NTTジャパンラグビー リーグワン2024-25
ディビジョン1 第15節(リーグ戦)カンファレンスB
2025年4月13日(日)14:30 東大阪市花園ラグビー場 (大阪府)
クボタスピアーズ船橋・東京ベイ vs 東京サントリーサンゴリアス
クボタスピアーズ船橋・東京ベイ(D1 カンファレンスB)
バーナー症候群。首や肩に強い衝撃が加わり、腕に向かう神経が一時的に圧迫・けん引されて生じる神経症状で、焼けるような痛みが走ることからそう呼ばれる。
安定したプレーで1番を背負うことも多い海士広大は2023年、入団7年目にしてプロ転向を果たす。だが、プレシーズン中にバーナー症候群を発症。プロとして最初のシーズンとなった昨季は苦悩の1年となった。
試合中、痛みは予告なく襲い掛かってきては、彼の動きを停止させた。その感覚は息を潜めて、常に待ち伏せしている。海士は戦い続けることに恐怖を感じた。
「僕の強みでもあるブレイクダウンの部分がうまくいかなくなり、タックルの成功率も下がってしまいました。それで、昨季のプレシーズンにストーミーに相談したんです」
ストーミーとは、昨季新たにクボタスピアーズ船橋・東京ベイに加わったスコット・マクラウド アシスタントコーチの愛称。「首を正確な位置に置いていないから、痛くなるんだ。それはテクニックで修正できる」というマクラウド アシスタントコーチの助言は、海士が抱える恐怖心の根源を少しずつほどいていった。
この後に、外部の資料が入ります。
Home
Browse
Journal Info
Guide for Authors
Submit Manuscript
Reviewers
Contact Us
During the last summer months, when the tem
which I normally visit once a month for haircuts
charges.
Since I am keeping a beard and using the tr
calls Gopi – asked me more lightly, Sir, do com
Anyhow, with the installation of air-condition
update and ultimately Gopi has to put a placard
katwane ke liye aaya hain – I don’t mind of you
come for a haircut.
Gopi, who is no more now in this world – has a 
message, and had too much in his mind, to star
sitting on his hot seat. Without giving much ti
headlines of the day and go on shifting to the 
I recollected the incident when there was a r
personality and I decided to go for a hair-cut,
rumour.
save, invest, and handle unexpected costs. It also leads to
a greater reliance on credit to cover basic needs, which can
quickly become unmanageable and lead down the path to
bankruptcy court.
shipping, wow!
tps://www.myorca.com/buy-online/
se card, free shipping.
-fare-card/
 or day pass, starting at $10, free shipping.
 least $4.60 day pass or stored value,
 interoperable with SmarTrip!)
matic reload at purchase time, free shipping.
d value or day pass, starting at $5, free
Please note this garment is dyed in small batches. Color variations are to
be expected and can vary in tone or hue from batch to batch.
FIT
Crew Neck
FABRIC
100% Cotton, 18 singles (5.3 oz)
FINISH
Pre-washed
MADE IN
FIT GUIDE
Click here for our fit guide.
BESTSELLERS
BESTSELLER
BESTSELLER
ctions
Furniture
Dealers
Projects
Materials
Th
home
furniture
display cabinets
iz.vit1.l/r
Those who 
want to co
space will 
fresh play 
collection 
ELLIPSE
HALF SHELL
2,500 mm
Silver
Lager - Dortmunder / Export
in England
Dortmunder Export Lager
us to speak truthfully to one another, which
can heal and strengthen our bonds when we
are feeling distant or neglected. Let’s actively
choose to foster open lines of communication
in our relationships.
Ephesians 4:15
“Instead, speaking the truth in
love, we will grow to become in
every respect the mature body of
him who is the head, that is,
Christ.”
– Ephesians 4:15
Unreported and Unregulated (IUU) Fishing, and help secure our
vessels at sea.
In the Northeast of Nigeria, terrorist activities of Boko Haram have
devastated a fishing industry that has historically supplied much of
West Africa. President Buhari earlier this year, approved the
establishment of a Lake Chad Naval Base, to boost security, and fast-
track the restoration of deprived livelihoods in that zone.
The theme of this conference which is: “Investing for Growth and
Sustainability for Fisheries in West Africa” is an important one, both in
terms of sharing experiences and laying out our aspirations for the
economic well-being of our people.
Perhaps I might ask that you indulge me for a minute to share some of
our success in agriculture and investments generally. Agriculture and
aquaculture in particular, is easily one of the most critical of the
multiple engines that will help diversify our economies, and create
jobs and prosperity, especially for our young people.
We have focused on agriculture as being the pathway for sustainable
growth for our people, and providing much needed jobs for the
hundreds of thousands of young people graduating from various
また、逃げずに立ち向かうべき理由もあった。昨年4月に第一子が誕生。守るべき家族の笑顔が、海士の背中を強く押した。
「もっと頑張らないといけないなって。ウチの子が大きくなって、僕がラグビーをやっていたことを覚えていてくれるくらいまでは続けたいです」
今季、戦いを重ねていく中で、待ち伏せしていた恐怖は消え失せた。次なる相手は東京サントリーサンゴリアス(以下、東京SG)。舞台は地元大阪の東大阪市花園ラグビー場でのホストゲームで迎え撃つ。
「花園での東京SG戦には、いいイメージがないんです」
21年5月、クボタスピアーズは花園で開催されたトップリーグのプレーオフトーナメント準決勝でサントリーサンゴリアスに敗戦。そもそも海士が入団した17年当時、クボタスピアーズはまだ発展途上の段階にあり、サントリーサンゴリアスは常にクボタスピアーズを上回る存在だった。
「だから、“レベルアップしたクボタスピアーズ”を見せられるのが(今節の)東京SG戦だと思っています。勝たなきゃいけない試合です」
2年前、東京SGとのプレーオフトーナメント準決勝。海士は試合開始早々にハイタックルを受け、1週間後の優勝決定戦を欠場するに至った。当時の心境を「悔しかったですが、優勝したうれしさのほうが大きかったです」と、苦痛を微塵も感じさせない笑顔で振り返る。だからこそ、今季は「優勝の瞬間、グラウンドに立っていたい」。自らの足で、花園の先にある頂点を目指す。